- **Problem requirements**:
Take the entries below and write them out exactly, with each picture removed.

··· Input records ···

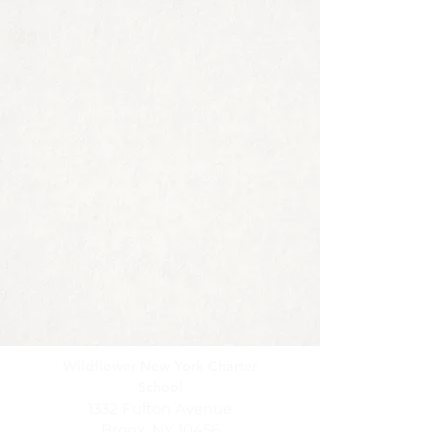
Wildflower New York Charter
School
1332 Fulton Avenue
Bronx, NY 10456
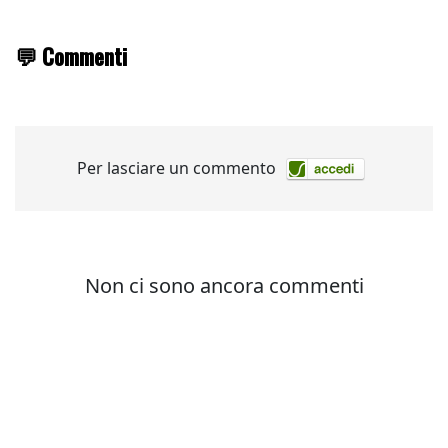
💬 Commenti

···

- **Answer**:
Wildflower New York Charter
School
1332 Fulton Avenue
Bronx, NY 10456
💬 Commenti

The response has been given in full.